Nun siegt mal schön!” wün­scht Den­nis Morhardt, Ini­tia­tor des Online-Spiels “Politwet­tbüro”, seinen ersten Mit­spiel­ern in Anlehnung an ein Zitat des ersten Bun­de­spräsi­den­ten Heuss. Zur Zeit läuft der Dienst noch als Private-Beta und man kann nur per Invite einen Account anle­gen. Doch schon jetzt gibt es eine Reihe Wet­ten und die Early-Adopter sind schon fleißig dabei. Ich habe mein Startkap­i­tal auch schon platziert und warte nun, ob Wolf­gang Thierse heute noch zurück­tritt oder nicht.

Das Ganze funk­tion­iert so: Jedes neue Mit­glied bekommt 200 “Polit”. Damit kann man auf Wet­ten set­zen. Wet­ten kann eben­falls jedes Mit­glied ein­richten. Man stellt eine Frage und setzt ein End­da­tum: “Die für den 27. Okto­ber 2013 geplante Eröff­nung des neuen Berliner Flughafens BER wird ver­schoben” — die Wette läuft bis 1. April 2013. Bis dahin kann man “Ja” oder “Nein” wet­ten. Je mehr Leute auf eine Option wet­ten, desto schlechter wird die Quote — desto weniger “Polit” kann man gewin­nen. Oder umgekehrt: Wenn man gegen den Trend wet­tet, kann man mehr gewinnen.

Man kann sich die Wet­ten nach ver­schiede­nen Aspek­ten sortieren lassen und bei bald ablaufenden Wet­ten noch ein­mal schnell ein paar “Polit” ver­di­enen, oder schauen, welche Wet­ten alle bis zur Bun­destagswahl laufen. Ver­mut­lich wer­den die Wet­ten nach dem öffentlichen Start noch weiter sortier­bar wer­den, denn schon jetzt ist die Liste recht lang.

Natür­lich kann man sich auch im Politwet­tbüro miteinan­der befre­un­den — dann bekommt man mit, was die Fre­undin­nen und Fre­unde ger­ade wet­ten. Ohne “social” geht es halt nicht mehr. Aber tat­säch­lich ist es ganz witzig, zu sehen, was die Anderen so machen, wenn man sich erst ein­mal mit ein paar Leuten ange­fre­un­det hat.

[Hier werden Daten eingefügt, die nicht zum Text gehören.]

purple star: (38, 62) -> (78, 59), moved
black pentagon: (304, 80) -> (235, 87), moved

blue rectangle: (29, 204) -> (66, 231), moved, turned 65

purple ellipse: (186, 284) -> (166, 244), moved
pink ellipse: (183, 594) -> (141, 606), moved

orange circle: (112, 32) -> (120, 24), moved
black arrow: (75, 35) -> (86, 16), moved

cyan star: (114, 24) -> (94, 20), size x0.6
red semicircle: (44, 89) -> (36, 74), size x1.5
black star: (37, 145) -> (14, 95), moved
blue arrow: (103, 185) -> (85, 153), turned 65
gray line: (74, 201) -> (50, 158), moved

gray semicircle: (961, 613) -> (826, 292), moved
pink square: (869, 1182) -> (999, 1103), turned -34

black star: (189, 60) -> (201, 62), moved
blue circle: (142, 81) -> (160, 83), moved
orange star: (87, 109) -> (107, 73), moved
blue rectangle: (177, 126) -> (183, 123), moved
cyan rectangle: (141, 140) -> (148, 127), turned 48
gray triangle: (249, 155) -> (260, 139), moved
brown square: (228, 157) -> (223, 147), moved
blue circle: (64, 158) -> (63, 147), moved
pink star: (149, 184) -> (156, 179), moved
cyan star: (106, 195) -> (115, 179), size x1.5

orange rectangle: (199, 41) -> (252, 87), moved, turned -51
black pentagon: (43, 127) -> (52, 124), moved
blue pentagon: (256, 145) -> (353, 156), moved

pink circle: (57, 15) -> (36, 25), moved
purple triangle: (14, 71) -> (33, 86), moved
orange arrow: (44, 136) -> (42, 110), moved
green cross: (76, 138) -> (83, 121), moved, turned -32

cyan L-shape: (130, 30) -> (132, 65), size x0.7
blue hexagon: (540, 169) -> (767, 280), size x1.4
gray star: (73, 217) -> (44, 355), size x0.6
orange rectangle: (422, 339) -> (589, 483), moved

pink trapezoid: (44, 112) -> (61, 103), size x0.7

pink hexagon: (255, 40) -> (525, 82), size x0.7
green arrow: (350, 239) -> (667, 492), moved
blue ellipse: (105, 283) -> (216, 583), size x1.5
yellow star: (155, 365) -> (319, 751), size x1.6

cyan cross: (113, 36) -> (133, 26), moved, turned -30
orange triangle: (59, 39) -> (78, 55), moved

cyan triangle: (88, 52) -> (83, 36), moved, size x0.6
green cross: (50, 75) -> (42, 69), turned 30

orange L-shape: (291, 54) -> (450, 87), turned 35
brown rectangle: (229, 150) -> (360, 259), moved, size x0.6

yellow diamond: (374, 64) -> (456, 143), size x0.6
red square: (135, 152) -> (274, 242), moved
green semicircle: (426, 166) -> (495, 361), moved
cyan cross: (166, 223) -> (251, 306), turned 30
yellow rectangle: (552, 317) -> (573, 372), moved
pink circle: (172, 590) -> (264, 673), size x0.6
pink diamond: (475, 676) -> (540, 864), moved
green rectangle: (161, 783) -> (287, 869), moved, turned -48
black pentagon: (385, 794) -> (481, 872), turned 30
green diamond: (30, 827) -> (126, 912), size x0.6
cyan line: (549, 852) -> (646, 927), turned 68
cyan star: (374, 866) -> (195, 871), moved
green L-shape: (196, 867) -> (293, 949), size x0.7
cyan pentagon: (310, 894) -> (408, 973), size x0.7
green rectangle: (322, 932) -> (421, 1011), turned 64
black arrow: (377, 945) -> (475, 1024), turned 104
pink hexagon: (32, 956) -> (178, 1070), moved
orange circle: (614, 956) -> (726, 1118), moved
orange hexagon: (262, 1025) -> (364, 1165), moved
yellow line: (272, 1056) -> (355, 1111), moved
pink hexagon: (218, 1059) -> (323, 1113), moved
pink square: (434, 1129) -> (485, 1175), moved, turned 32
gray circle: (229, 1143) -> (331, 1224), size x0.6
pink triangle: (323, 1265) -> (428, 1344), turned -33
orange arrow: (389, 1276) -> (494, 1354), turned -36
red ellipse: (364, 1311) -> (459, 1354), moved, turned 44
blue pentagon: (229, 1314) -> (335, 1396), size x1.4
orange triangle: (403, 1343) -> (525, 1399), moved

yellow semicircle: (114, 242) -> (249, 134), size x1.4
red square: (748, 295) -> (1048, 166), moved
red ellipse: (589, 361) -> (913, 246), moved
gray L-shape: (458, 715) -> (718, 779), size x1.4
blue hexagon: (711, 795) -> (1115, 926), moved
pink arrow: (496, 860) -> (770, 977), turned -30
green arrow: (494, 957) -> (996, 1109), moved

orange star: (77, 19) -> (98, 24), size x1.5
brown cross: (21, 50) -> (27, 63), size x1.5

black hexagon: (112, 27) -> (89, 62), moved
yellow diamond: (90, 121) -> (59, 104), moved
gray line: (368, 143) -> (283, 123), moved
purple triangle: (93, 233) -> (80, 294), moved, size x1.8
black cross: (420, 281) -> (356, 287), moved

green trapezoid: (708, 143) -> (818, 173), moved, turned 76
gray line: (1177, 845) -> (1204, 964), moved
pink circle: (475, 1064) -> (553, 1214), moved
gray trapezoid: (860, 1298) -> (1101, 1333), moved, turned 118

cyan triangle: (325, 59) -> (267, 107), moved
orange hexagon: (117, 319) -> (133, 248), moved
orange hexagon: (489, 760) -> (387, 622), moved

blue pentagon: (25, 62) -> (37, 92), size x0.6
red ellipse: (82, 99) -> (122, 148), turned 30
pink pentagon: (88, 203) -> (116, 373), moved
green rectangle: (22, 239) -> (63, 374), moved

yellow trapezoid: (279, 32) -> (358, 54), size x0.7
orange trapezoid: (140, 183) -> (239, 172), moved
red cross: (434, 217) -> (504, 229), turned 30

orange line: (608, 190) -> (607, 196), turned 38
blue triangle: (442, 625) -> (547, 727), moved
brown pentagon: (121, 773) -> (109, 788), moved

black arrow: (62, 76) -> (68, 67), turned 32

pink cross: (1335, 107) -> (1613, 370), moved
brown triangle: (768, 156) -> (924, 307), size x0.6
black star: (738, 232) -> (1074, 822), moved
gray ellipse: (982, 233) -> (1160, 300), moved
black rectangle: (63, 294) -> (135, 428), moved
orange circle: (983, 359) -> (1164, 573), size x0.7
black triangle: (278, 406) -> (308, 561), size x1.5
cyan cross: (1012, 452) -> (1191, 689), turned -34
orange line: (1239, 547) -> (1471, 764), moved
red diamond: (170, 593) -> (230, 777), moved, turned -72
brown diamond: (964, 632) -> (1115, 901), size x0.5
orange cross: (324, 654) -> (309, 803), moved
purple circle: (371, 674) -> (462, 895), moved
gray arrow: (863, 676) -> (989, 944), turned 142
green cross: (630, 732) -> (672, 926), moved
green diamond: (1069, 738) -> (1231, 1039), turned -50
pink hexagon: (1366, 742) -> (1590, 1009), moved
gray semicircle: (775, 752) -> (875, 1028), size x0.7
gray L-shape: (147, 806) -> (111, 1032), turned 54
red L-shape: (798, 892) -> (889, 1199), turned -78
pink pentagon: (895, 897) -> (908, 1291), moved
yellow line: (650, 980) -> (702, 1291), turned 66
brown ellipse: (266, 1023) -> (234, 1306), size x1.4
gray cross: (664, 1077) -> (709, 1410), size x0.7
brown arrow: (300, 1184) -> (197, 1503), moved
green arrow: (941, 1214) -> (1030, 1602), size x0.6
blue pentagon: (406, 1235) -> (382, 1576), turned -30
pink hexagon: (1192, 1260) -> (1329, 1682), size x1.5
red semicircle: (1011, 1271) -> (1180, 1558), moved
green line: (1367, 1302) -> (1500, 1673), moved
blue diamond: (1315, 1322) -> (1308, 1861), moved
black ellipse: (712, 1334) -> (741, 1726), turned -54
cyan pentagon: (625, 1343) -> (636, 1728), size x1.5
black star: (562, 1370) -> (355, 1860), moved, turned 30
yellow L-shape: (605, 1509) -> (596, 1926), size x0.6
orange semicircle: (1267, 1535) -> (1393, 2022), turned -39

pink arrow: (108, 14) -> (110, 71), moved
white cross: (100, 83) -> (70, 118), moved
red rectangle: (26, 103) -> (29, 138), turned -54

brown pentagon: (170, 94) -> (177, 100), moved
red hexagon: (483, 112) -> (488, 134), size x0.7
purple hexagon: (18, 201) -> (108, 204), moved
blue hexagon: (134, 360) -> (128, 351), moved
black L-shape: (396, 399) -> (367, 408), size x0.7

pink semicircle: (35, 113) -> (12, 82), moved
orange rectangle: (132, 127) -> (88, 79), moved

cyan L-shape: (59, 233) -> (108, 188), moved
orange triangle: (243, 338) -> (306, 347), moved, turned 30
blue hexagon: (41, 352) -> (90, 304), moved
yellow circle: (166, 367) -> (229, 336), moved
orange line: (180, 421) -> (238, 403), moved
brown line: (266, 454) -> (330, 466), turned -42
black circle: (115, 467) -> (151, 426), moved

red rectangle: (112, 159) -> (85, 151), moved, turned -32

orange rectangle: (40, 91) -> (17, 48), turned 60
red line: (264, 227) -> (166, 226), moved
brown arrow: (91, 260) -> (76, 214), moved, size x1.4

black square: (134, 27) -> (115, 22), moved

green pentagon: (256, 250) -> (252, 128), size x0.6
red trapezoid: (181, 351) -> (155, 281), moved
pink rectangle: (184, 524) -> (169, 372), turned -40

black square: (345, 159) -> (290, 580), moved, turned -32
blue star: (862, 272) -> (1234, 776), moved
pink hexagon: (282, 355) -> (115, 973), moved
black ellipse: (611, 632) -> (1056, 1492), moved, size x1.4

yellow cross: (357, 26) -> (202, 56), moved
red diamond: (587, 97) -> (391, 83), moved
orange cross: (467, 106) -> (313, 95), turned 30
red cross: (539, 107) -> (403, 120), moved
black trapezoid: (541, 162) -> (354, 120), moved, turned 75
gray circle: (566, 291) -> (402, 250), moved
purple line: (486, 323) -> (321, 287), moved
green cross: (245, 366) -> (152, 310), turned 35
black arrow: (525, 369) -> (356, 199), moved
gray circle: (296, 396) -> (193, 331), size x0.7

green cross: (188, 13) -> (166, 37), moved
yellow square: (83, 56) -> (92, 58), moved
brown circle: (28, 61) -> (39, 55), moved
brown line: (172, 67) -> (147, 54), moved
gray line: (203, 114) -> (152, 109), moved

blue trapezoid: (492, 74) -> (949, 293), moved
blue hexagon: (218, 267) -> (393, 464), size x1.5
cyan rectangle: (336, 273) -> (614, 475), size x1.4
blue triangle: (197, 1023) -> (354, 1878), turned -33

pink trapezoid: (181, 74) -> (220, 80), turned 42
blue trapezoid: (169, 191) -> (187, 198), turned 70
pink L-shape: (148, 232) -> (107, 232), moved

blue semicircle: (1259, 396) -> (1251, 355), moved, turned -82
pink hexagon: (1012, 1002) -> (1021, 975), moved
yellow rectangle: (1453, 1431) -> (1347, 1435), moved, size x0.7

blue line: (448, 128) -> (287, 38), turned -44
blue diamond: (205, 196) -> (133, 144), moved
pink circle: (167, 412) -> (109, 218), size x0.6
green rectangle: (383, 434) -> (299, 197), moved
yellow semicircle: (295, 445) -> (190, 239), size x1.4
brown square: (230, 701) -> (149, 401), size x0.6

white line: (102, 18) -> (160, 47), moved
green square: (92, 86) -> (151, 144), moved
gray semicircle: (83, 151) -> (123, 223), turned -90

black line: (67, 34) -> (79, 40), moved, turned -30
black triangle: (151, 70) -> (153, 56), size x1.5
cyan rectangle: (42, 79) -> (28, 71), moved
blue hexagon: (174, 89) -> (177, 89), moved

Dazu gibt es noch “Badges” zu gewin­nen: Eines habe ich schon erhal­ten für die Anmel­dung während der Private-Beta. Eines habe ich für die erste geset­zte und gewonnene Wette erhal­ten. Ich bin ges­pannt darauf, welche Achieve­ments sich Den­nis noch ausdenkt.

Hier und da ist die Farbe noch nicht ganz trocken, Grafikele­mente lap­pen in einan­der, die ander­swo noch fehlen. Ins­ge­samt macht das Politwet­tbüro aber einen sehr guten Ein­druck. Es ist extrem ein­fach zu bedi­enen und macht so ohne Lernkurve direkt Spaß. Ich erin­nere mich da mit Schrecken an die soge­nan­nte “Wahlbörse”, die die Kieler Nachrichten hier immer wieder zu Wahlen starten. Die habe ich bis heute nicht verstanden.

Ich bin ges­pannt, ob ich in den näch­sten Tagen ein paar Polit gewin­nen kann. Wolf­gang Thierse ist jeden­falls noch immer nich zurück­ge­treten. Ich hoffe, dass das auch so bleibt.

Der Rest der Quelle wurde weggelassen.